What is being asked - Look for the line that has "Дрібна побутова техніка" in the material below; please repeat it and every line after it, exactly, up to and including the line that has "Аксесуари та витратні матеріали", and nothing else.

Input data -
+ + +

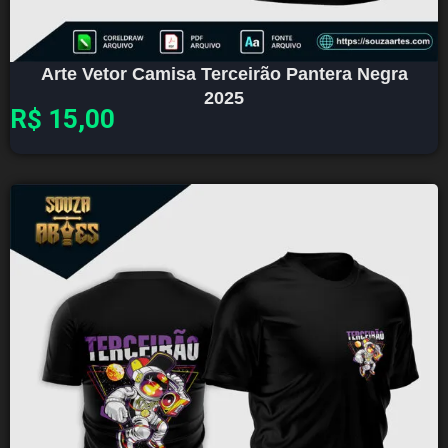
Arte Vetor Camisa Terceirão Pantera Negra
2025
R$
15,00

+ + +

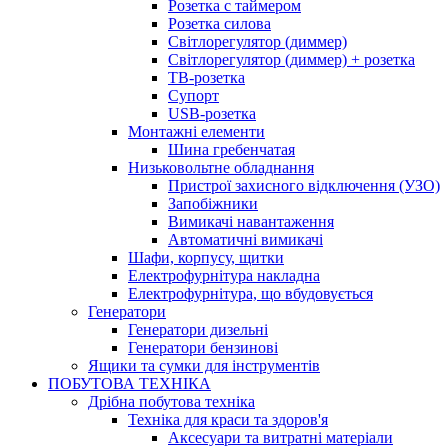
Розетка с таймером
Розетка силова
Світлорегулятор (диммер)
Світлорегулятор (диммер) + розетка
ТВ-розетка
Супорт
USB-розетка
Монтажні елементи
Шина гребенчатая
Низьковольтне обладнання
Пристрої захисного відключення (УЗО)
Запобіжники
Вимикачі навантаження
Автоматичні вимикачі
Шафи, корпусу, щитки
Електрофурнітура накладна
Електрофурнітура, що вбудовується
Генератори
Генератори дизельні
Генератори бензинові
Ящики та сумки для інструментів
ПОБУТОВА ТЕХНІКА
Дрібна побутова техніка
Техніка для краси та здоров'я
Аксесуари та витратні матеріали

+ + +

Solution -
Дрібна побутова техніка
Техніка для краси та здоров'я
Аксесуари та витратні матеріали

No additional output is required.